Recorded information
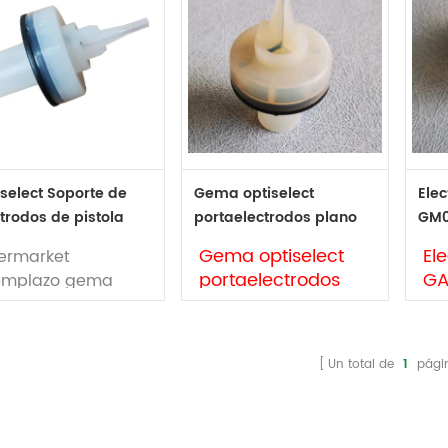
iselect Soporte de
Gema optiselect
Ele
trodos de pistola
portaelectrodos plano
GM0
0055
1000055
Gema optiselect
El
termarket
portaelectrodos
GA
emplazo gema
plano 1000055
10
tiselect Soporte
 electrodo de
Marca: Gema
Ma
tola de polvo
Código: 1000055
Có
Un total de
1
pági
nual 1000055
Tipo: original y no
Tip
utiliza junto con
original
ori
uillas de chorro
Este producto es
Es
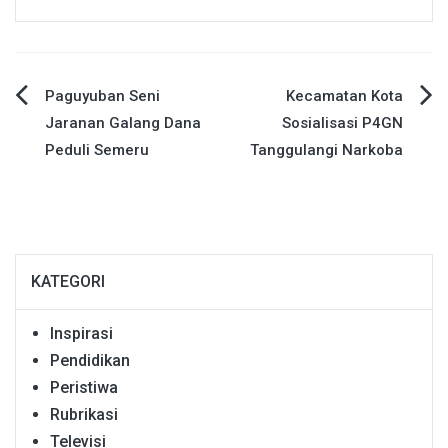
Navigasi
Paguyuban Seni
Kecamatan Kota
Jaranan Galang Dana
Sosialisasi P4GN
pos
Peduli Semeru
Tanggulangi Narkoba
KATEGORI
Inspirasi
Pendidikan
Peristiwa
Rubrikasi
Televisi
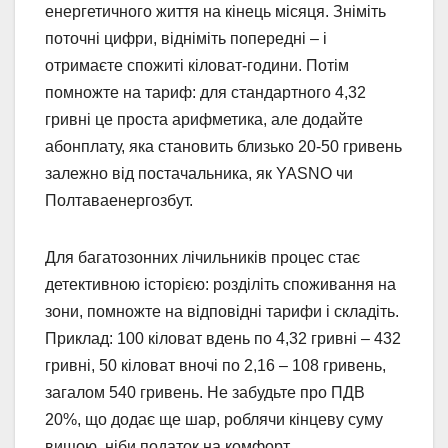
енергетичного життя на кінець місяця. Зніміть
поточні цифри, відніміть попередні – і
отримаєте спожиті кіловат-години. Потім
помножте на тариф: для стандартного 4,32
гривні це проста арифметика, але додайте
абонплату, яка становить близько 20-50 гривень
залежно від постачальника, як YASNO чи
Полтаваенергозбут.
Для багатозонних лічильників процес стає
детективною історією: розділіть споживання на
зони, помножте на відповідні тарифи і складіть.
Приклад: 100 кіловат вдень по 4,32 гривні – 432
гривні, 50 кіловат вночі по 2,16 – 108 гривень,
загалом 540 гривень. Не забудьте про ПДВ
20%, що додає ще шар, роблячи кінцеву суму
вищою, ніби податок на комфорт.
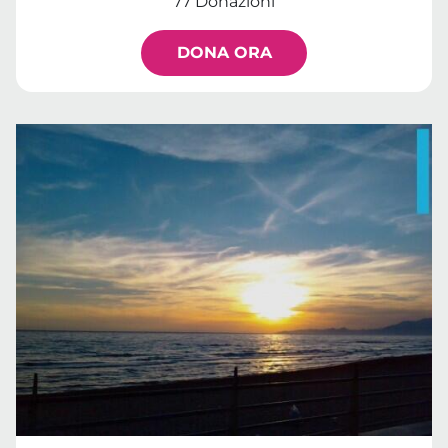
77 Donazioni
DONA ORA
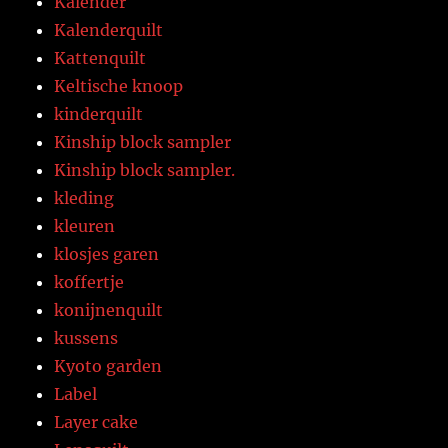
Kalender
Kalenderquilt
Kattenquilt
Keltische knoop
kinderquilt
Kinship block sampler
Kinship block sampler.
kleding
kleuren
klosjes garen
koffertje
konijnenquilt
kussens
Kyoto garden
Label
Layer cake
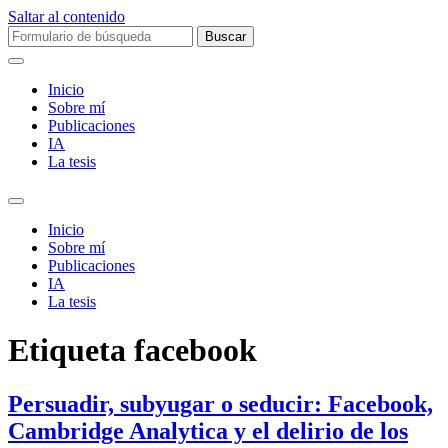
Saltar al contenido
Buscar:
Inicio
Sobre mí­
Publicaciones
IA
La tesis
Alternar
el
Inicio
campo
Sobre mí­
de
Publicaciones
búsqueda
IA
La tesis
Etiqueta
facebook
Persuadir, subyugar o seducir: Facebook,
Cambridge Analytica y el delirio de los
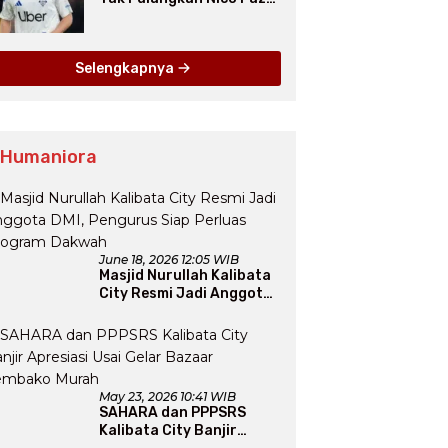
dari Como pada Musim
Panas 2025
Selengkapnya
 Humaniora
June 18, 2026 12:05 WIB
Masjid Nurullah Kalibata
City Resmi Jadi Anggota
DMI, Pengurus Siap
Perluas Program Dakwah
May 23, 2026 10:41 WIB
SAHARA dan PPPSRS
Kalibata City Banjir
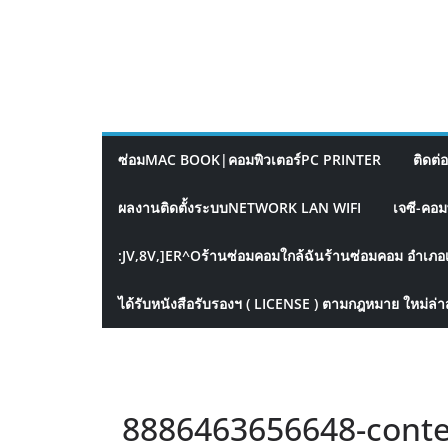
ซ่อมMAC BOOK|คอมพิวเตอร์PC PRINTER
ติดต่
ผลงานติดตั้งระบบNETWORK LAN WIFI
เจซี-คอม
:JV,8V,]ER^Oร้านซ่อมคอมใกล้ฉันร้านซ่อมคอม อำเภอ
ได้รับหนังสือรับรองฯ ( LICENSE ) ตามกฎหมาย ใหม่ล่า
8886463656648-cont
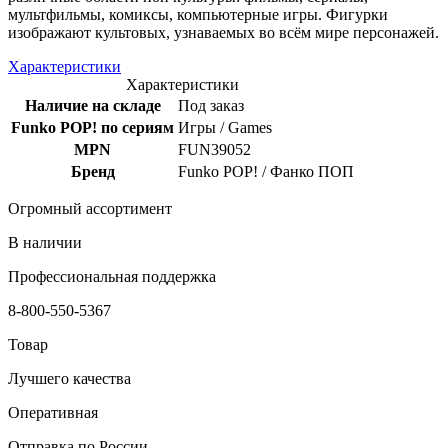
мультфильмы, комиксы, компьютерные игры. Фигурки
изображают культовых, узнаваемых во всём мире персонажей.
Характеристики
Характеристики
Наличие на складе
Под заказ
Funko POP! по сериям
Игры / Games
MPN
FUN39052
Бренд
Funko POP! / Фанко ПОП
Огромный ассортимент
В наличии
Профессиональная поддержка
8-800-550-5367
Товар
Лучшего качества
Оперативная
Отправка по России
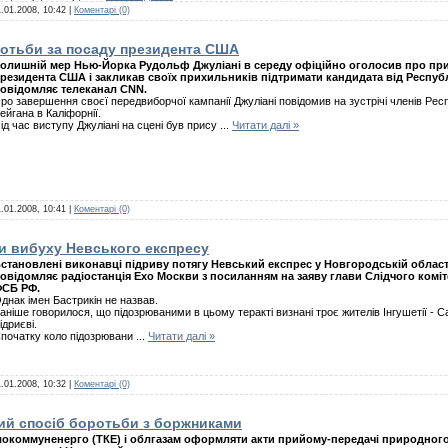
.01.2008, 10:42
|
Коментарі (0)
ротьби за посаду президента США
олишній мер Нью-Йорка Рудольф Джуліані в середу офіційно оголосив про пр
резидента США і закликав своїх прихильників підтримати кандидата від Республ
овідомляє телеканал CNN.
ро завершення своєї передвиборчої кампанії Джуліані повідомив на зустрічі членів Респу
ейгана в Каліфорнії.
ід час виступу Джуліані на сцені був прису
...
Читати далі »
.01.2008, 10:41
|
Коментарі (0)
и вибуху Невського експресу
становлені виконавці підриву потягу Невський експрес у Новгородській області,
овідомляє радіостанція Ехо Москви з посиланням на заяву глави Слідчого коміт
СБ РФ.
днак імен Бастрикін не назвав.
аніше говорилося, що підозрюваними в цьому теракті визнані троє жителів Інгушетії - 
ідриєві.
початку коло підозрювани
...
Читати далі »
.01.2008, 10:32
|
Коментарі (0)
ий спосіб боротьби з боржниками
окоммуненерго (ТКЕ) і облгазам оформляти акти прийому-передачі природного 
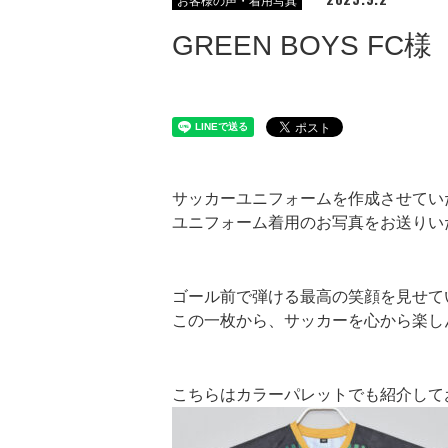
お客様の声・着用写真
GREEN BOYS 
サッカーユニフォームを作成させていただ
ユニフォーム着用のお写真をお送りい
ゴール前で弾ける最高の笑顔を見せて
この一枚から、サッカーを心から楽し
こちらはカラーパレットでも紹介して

Activity
Above are records with pictures. Reproduce exactly only the lines from the line with "вищою, ніби податок на комфорт." through the line with "8-800-550-5367", both ends included, and leave the pictures out.

Answer to this problem
вищою, ніби податок на комфорт.
77 Donazioni
DONA ORA
Kalender
Kalenderquilt
Kattenquilt
Keltische knoop
kinderquilt
Kinship block sampler
Kinship block sampler.
kleding
kleuren
klosjes garen
koffertje
konijnenquilt
kussens
Kyoto garden
Label
Layer cake
Saltar al contenido
Buscar:
Inicio
Sobre mí­
Publicaciones
IA
La tesis
Alternar
el
Inicio
campo
Sobre mí­
de
Publicaciones
búsqueda
IA
La tesis
Etiqueta
facebook
Persuadir, subyugar o seducir: Facebook,
Cambridge Analytica y el delirio de los
dari Como pada Musim
Panas 2025
Selengkapnya
 Humaniora
June 18, 2026 12:05 WIB
Masjid Nurullah Kalibata
City Resmi Jadi Anggota
DMI, Pengurus Siap
Perluas Program Dakwah
May 23, 2026 10:41 WIB
SAHARA dan PPPSRS
Kalibata City Banjir
ซ่อมMAC BOOK|คอมพิวเตอร์PC PRINTER
ติดต่
ผลงานติดตั้งระบบNETWORK LAN WIFI
เจซี-คอม
:JV,8V,]ER^Oร้านซ่อมคอมใกล้ฉันร้านซ่อมคอม อำเภอ
ได้รับหนังสือรับรองฯ ( LICENSE ) ตามกฎหมาย ใหม่ล่า
8886463656648-cont
мультфильмы, комиксы, компьютерные игры. Фигурки
изображают культовых, узнаваемых во всём мире персонажей.
Характеристики
Характеристики
Наличие на складе
Под заказ
Funko POP! по сериям
Игры / Games
MPN
FUN39052
Бренд
Funko POP! / Фанко ПОП
Огромный ассортимент
В наличии
Профессиональная поддержка
8-800-550-5367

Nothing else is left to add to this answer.